DATA FOR ANALYSIS Start Marker

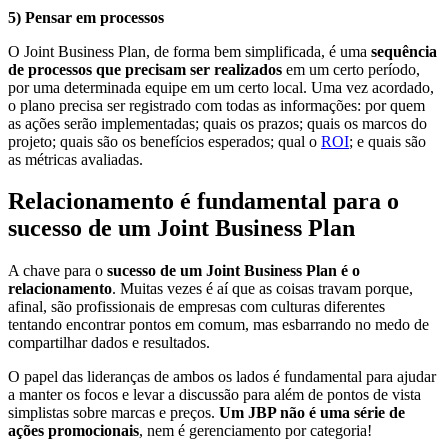
5) Pensar em processos
O Joint Business Plan, de forma bem simplificada, é uma
sequência
de processos que precisam ser realizados
em um certo período,
por uma determinada equipe em um certo local. Uma vez acordado,
o plano precisa ser registrado com todas as informações: por quem
as ações serão implementadas; quais os prazos; quais os marcos do
projeto; quais são os benefícios esperados; qual o
ROI
; e quais são
as métricas avaliadas.
Relacionamento é fundamental para o
sucesso de um Joint Business Plan
A chave para o
sucesso de um Joint Business Plan é o
relacionamento
. Muitas vezes é aí que as coisas travam porque,
afinal, são profissionais de empresas com culturas diferentes
tentando encontrar pontos em comum, mas esbarrando no medo de
compartilhar dados e resultados.
O papel das lideranças de ambos os lados é fundamental para ajudar
a manter os focos e levar a discussão para além de pontos de vista
simplistas sobre marcas e preços.
Um JBP não é uma série de
ações promocionais
, nem é gerenciamento por categoria!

DATA FOR ANALYSIS End Marker

ACTION ITEM: Retype only the lines that run from the first line of the entries above to the line containing "as ações serão", both included. Do not carry over any pictures.

FINISHED TASK:
5) Pensar em processos
O Joint Business Plan, de forma bem simplificada, é uma
sequência
de processos que precisam ser realizados
em um certo período,
por uma determinada equipe em um certo local. Uma vez acordado,
o plano precisa ser registrado com todas as informações: por quem
as ações serão implementadas; quais os prazos; quais os marcos do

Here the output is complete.